[Supplied material]:
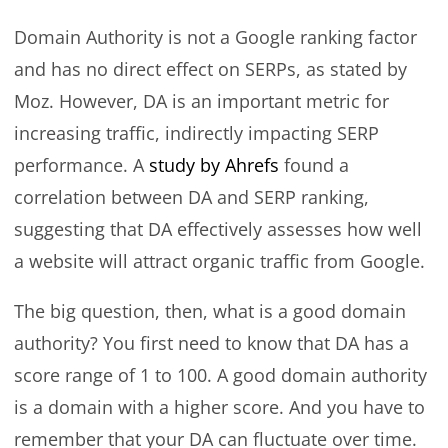
Domain Authority is not a Google ranking factor
and has no direct effect on SERPs, as stated by
Moz. However, DA is an important metric for
increasing traffic, indirectly impacting SERP
performance. A
study by Ahrefs
found a
correlation between DA and SERP ranking,
suggesting that DA effectively assesses how well
a website will attract organic traffic from Google.
The big question, then, what is a good domain
authority? You first need to know that DA has a
score range of 1 to 100. A good domain authority
is a domain with a higher score. And you have to
remember that your DA can fluctuate over time.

[What this task involves]: Every record must be duplicated exactly, except for the pictures, which are left out.

[Output of the exercise]:
Domain Authority is not a Google ranking factor
and has no direct effect on SERPs, as stated by
Moz. However, DA is an important metric for
increasing traffic, indirectly impacting SERP
performance. A
study by Ahrefs
found a
correlation between DA and SERP ranking,
suggesting that DA effectively assesses how well
a website will attract organic traffic from Google.
The big question, then, what is a good domain
authority? You first need to know that DA has a
score range of 1 to 100. A good domain authority
is a domain with a higher score. And you have to
remember that your DA can fluctuate over time.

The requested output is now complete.